— Чего он?
— А вы уже тоже — «бом-бом» не могли спеть!— упрекнул всех Михайлыч, хозяин.— Чего там петь-то!
— Да, разнобой вышел.
— Это Кирилл вон... Куда зачастил?
— Кто «зачастил»?— оскорбился Кирилл.— Я пел нормально — как вроде в колокол бьют. Я же понимаю, что там не надо частить. Колокол, его еще раскачать надо.
— А кто зачастил?
— Да ладно, чего теперь? Давайте, правда, он же велел гулять.
— Оно, конечно, того... вроде не заслужили, но, с другой стороны,— а если я не пою? Какого я хрена буду рот разевать, если у меня сроду голоса не было?
Егор, недовольный, полулежал на диване, когда вошел Михайлыч.
— Георгий, ты уж прости — не вышло у нас... с колоколами-то.
Егор помолчал... И капризно спросил:
— А почему они все такие некрасивые?
Михайлыч даже растерялся.
— Дак... это... Георгий, красивые-то все — семейные, замужем. А я одиноких собрал, ты же сам велел.
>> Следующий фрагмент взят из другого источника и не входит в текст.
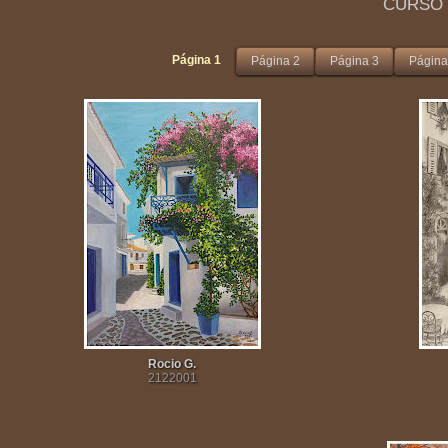
CURSO 
Página 1
Página 2
Página 3
Página
Rocio G.
2122001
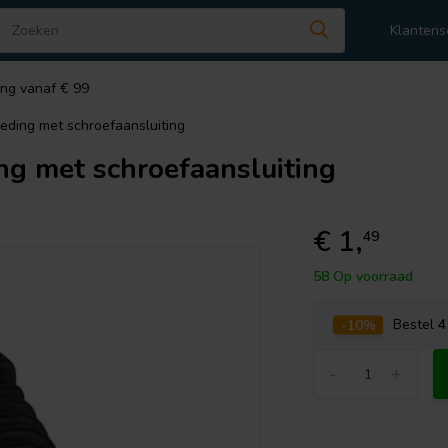
Klantens
ing vanaf € 99
eding met schroefaansluiting
ng met schroefaansluiting
€ 1,
49
58 Op voorraad
-10%
Bestel
4
-
+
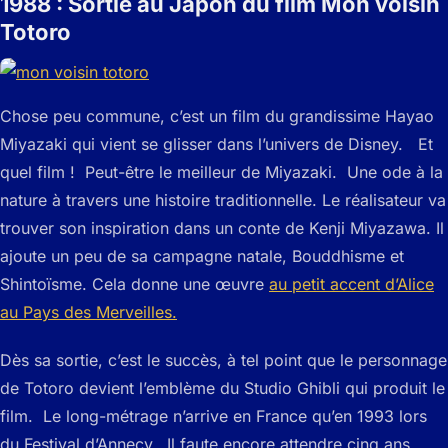
1988 : Sortie au Japon du film Mon voisin
Totoro
Chose peu commune, c’est un film du grandissime Hayao
Miyazaki qui vient se glisser dans l’univers de Disney. Et
quel film ! Peut-être le meilleur de Miyazaki. Une ode à la
nature à travers une histoire traditionnelle. Le réalisateur va
trouver son inspiration dans un conte de Kenji Miyazawa. Il
ajoute un peu de sa campagne natale, Bouddhisme et
Shintoïsme. Cela donne une œuvre
au petit accent d’Alice
au Pays des Merveilles.
Dès sa sortie, c’est le succès, à tel point que le personnage
de Totoro devient l’emblème du Studio Ghibli qui produit le
film. Le long-métrage n’arrive en France qu’en 1993 lors
du Festival d’Annecy. Il faute encore attendre cinq ans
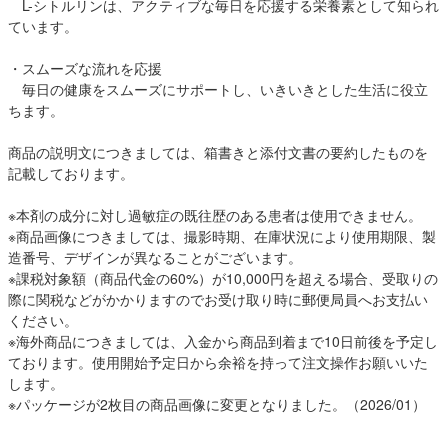
L-シトルリンは、アクティブな毎日を応援する栄養素として知られ
ています。
・スムーズな流れを応援
毎日の健康をスムーズにサポートし、いきいきとした生活に役立
ちます。
商品の説明文につきましては、箱書きと添付文書の要約したものを
記載しております。
※本剤の成分に対し過敏症の既往歴のある患者は使用できません。
※商品画像につきましては、撮影時期、在庫状況により使用期限、製
造番号、デザインが異なることがございます。
※課税対象額（商品代金の60%）が10,000円を超える場合、受取りの
際に関税などがかかりますのでお受け取り時に郵便局員へお支払い
ください。
※海外商品につきましては、入金から商品到着まで10日前後を予定し
ております。使用開始予定日から余裕を持って注文操作お願いいた
します。
※パッケージが2枚目の商品画像に変更となりました。（2026/01）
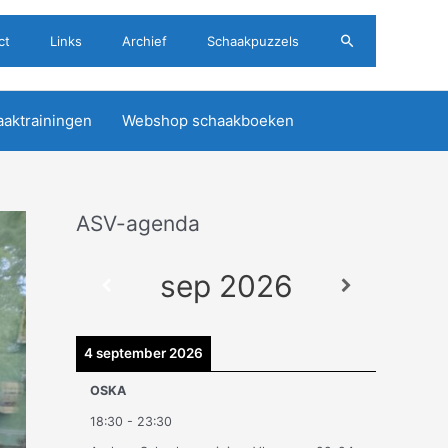
Zoeken
ct
Links
Archief
Schaakpuzzels
aktrainingen
Webshop schaakboeken
ASV-agenda
A
r
sep 2026
c
h
i
4 september 2026
e
OSKA
v
18:30
-
23:30
e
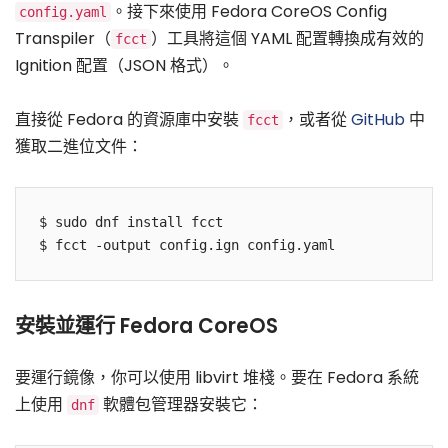
。接下來使用 Fedora CoreOS Config
config.yaml
Transpiler（
）工具將這個 YAML 配置轉換成有效的
fcct
Ignition 配置（JSON 格式）。
直接從 Fedora 的資源庫中安裝
，或者從
GitHub
中
fcct
獲取二進位文件：
$ sudo dnf install fcct

安裝並運行 Fedora CoreOS
要運行鏡像，你可以使用 libvirt 堆棧。要在 Fedora 系統
上使用
軟體包管理器安裝它：
dnf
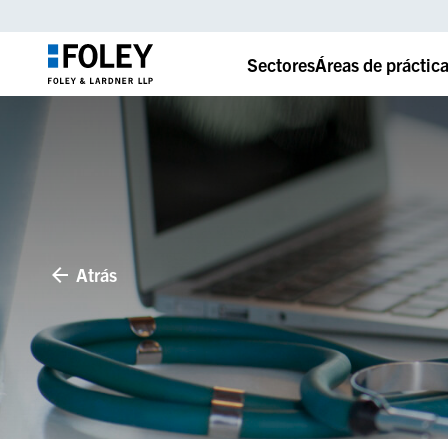
Sectores
Áreas de práctic
Atrás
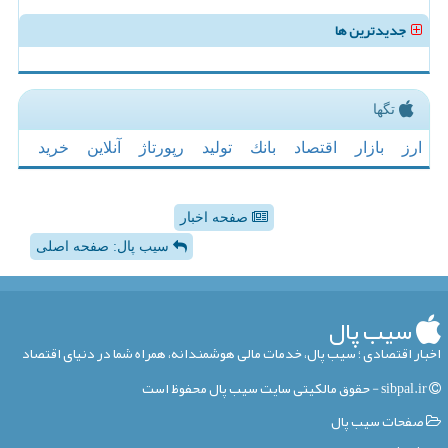
جدیدترین ها
تگها
ارز
بازار
اقتصاد
بانك
تولید
رپورتاژ
آنلاین
خرید
صفحه اخبار
سیب پال: صفحه اصلی
سیب پال
اخبار اقتصادی ؛ سیب پال، خدمات مالی هوشمندانه، همراه شما در دنیای اقتصاد
sibpal.ir - حقوق مالکیتی سایت سیب پال محفوظ است
صفحات سیب پال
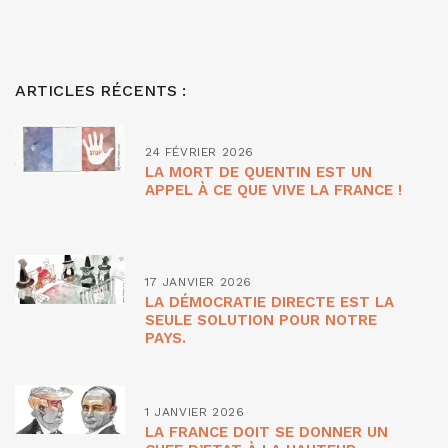
ARTICLES RÉCENTS :
24 FÉVRIER 2026
LA MORT DE QUENTIN EST UN
APPEL À CE QUE VIVE LA FRANCE !
17 JANVIER 2026
LA DÉMOCRATIE DIRECTE EST LA
SEULE SOLUTION POUR NOTRE
PAYS.
1 JANVIER 2026
LA FRANCE DOIT SE DONNER UN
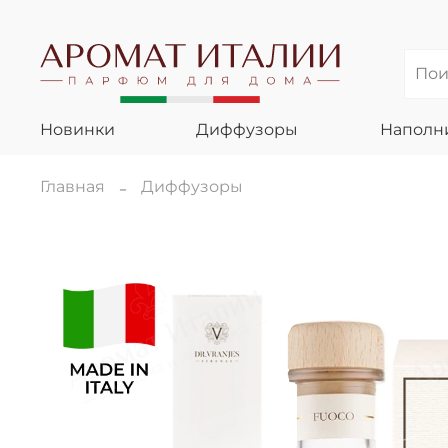
Новинки
Диффузоры
Наполн
Главная
Диффузоры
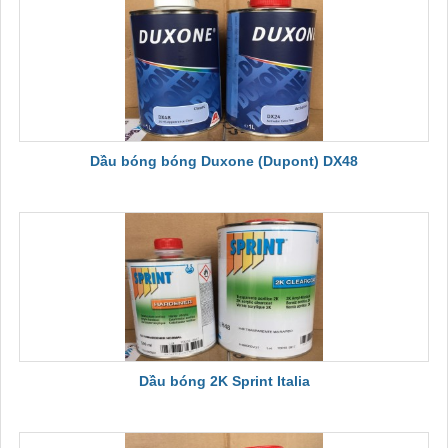
Dầu bóng bóng Duxone (Dupont) DX48
Dầu bóng 2K Sprint Italia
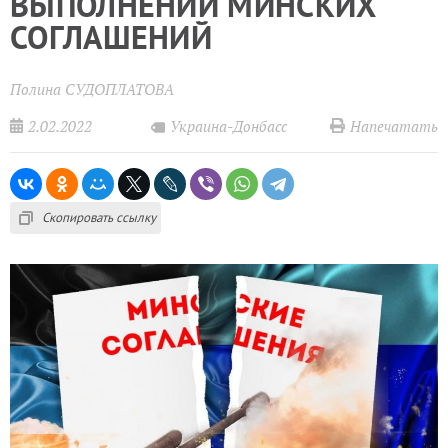
ВЫПОЛНЕНИИ МИНСКИХ
СОГЛАШЕНИЙ
Полина СУДОПЛАТОВА
2.02.2022
Напечатать
Украина-Донбасс
Скопировать ссылку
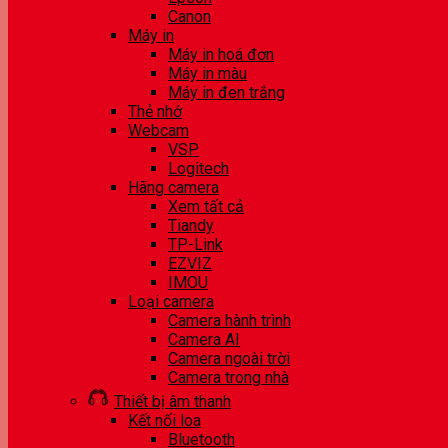
Canon
Máy in
Máy in hoá đơn
Máy in màu
Máy in đen trắng
Thẻ nhớ
Webcam
VSP
Logitech
Hãng camera
Xem tất cả
Tiandy
TP-Link
EZVIZ
IMOU
Loại camera
Camera hành trình
Camera AI
Camera ngoài trời
Camera trong nhà
Thiết bị âm thanh
Kết nối loa
Bluetooth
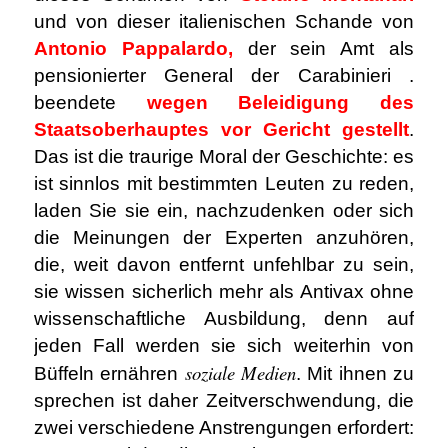
und von dieser italienischen Schande von
Antonio Pappalardo,
der sein Amt als
pensionierter General der Carabinieri .
beendete
wegen Beleidigung des
Staatsoberhauptes vor Gericht gestellt
.
Das ist die traurige Moral der Geschichte: es
ist sinnlos mit bestimmten Leuten zu reden,
laden Sie sie ein, nachzudenken oder sich
die Meinungen der Experten anzuhören,
die, weit davon entfernt unfehlbar zu sein,
sie wissen sicherlich mehr als Antivax ohne
wissenschaftliche Ausbildung, denn auf
jeden Fall werden sie sich weiterhin von
soziale Medien
Büffeln ernähren
. Mit ihnen zu
sprechen ist daher Zeitverschwendung, die
zwei verschiedene Anstrengungen erfordert:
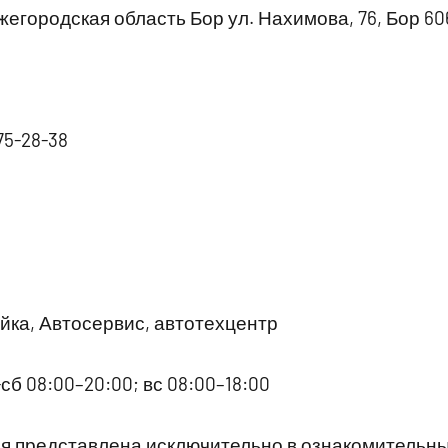
егородская область Бор ул. Нахимова, 76, Бор 60
875-28-38
ка, Автосервис, автотехцентр
сб 08:00–20:00; вс 08:00–18:00
 представлена исключительно в ознакомительны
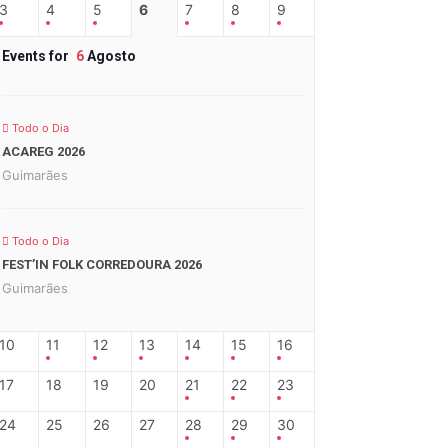
3
4
5
6
7
8
9
Events for
6
Agosto
Todo o Dia
ACAREG 2026
Guimarães
Todo o Dia
FEST’IN FOLK CORREDOURA 2026
Guimarães
10
11
12
13
14
15
16
17
18
19
20
21
22
23
24
25
26
27
28
29
30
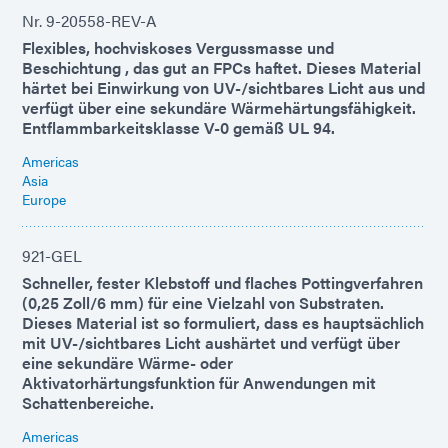
Nr. 9-20558-REV-A
Flexibles, hochviskoses Vergussmasse und
Beschichtung , das gut an FPCs haftet. Dieses Material
härtet bei Einwirkung von UV-/sichtbares Licht aus und
verfügt über eine sekundäre Wärmehärtungsfähigkeit.
Entflammbarkeitsklasse V-0 gemäß UL 94.
Americas
Asia
Europe
921-GEL
Schneller, fester Klebstoff und flaches Pottingverfahren
(0,25 Zoll/6 mm) für eine Vielzahl von Substraten.
Dieses Material ist so formuliert, dass es hauptsächlich
mit UV-/sichtbares Licht aushärtet und verfügt über
eine sekundäre Wärme- oder
Aktivatorhärtungsfunktion für Anwendungen mit
Schattenbereiche.
Americas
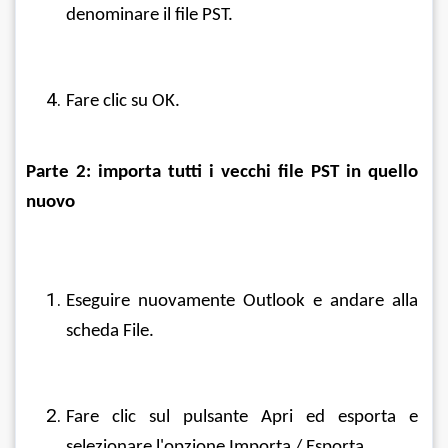
denominare il file PST.
Fare clic su OK.
Parte 2: importa tutti i vecchi file PST in quello 
nuovo
Eseguire nuovamente Outlook e andare alla 
scheda File.
Fare clic sul pulsante Apri ed esporta e 
selezionare l'opzione Importa / Esporta.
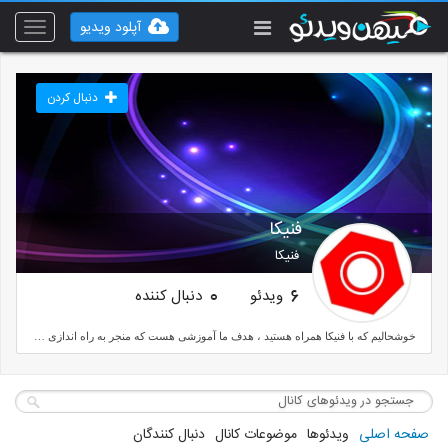
آپلود ویدیو
Toggle
vigation
دنبال کردن
فنیکا
فنیکا
ویدئو
دنبال کننده
0
6
خوشحالیم که با فنیکا همراه هستید ، هدف ما آموزشی هست که منجر به راه اندازی کسب و کار جدید برای شما یا افزایش مهارت شما در کسب و کارتان گردد، متفاوت از هرجای دیگه فنیکا فقط کاربردی بودن و ارزشمند بودن آموزش را دنبال میکند.
صفحه اصلی
ویدئوها
موضوعات کانال
دنبال کنندگان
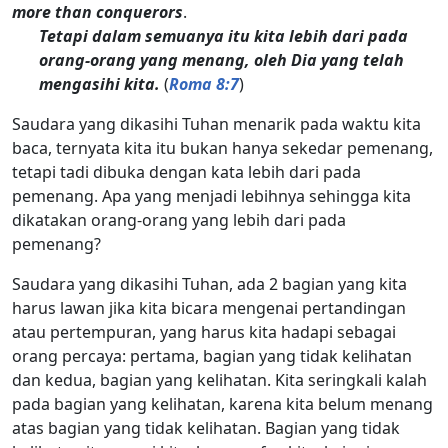
more than conquerors
.
Tetapi dalam semuanya itu kita lebih dari pada
orang-orang yang menang, oleh Dia yang telah
mengasihi kita.
(
Roma 8:7
)
Saudara yang dikasihi Tuhan menarik pada waktu kita
baca, ternyata kita itu bukan hanya sekedar pemenang,
tetapi tadi dibuka dengan kata lebih dari pada
pemenang. Apa yang menjadi lebihnya sehingga kita
dikatakan orang-orang yang lebih dari pada
pemenang?
Saudara yang dikasihi Tuhan, ada 2 bagian yang kita
harus lawan jika kita bicara mengenai pertandingan
atau pertempuran, yang harus kita hadapi sebagai
orang percaya: pertama, bagian yang tidak kelihatan
dan kedua, bagian yang kelihatan. Kita seringkali kalah
pada bagian yang kelihatan, karena kita belum menang
atas bagian yang tidak kelihatan. Bagian yang tidak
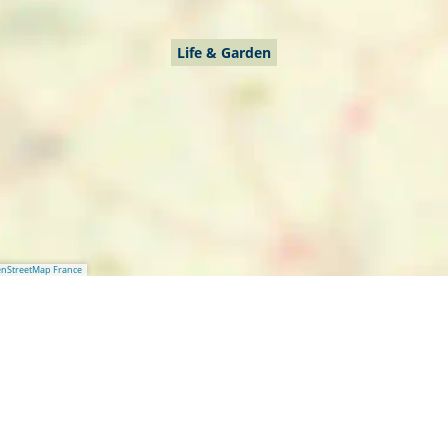
Life & Garden
nStreetMap France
Егор некоторое время сидел... И лицо его стало опять светлеть. Похоже, встрепенулась — вспомнилась в душе его какая-то радость.
— Ты можешь такси вызвать?
— Могу.
— До Низовки... Я заплачу, сколько он хочет. Звони! —Егор встал, прошелся... Сбросил халат и надел свой пиджак и поправил галстук.
— А зачем в Низовку-то?
— У меня там друг.— И опять стал взволнованно ходить.
— Чего ты?— спросил Михайлыч.
— Душа у меня... наскипидаренная какая-то, Михайлыч. Заведет куда-нибудь, курва! Как волю почует, так места себе не могу найти. Звони, звони! Сколько ты собрал людей?
— Пятнадцать. С нами — семнадцать. А что?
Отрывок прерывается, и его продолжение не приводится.